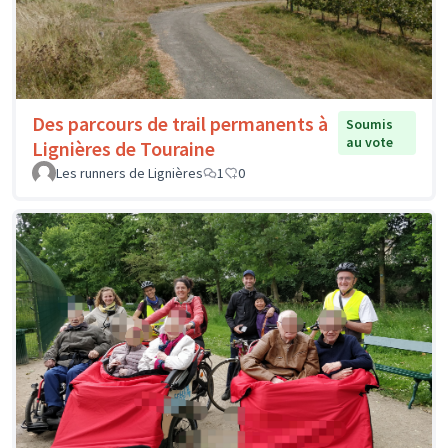
Des parcours de trail permanents à
Soumis
au vote
Lignières de Touraine
Les runners de Lignières
1
0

#####

» **What you will do**:
Apart from the pictures, set down all the entries above exactly.

» **Output of the exercise**:
Des parcours de trail permanents à
Soumis
au vote
Lignières de Touraine
Les runners de Lignières
1
0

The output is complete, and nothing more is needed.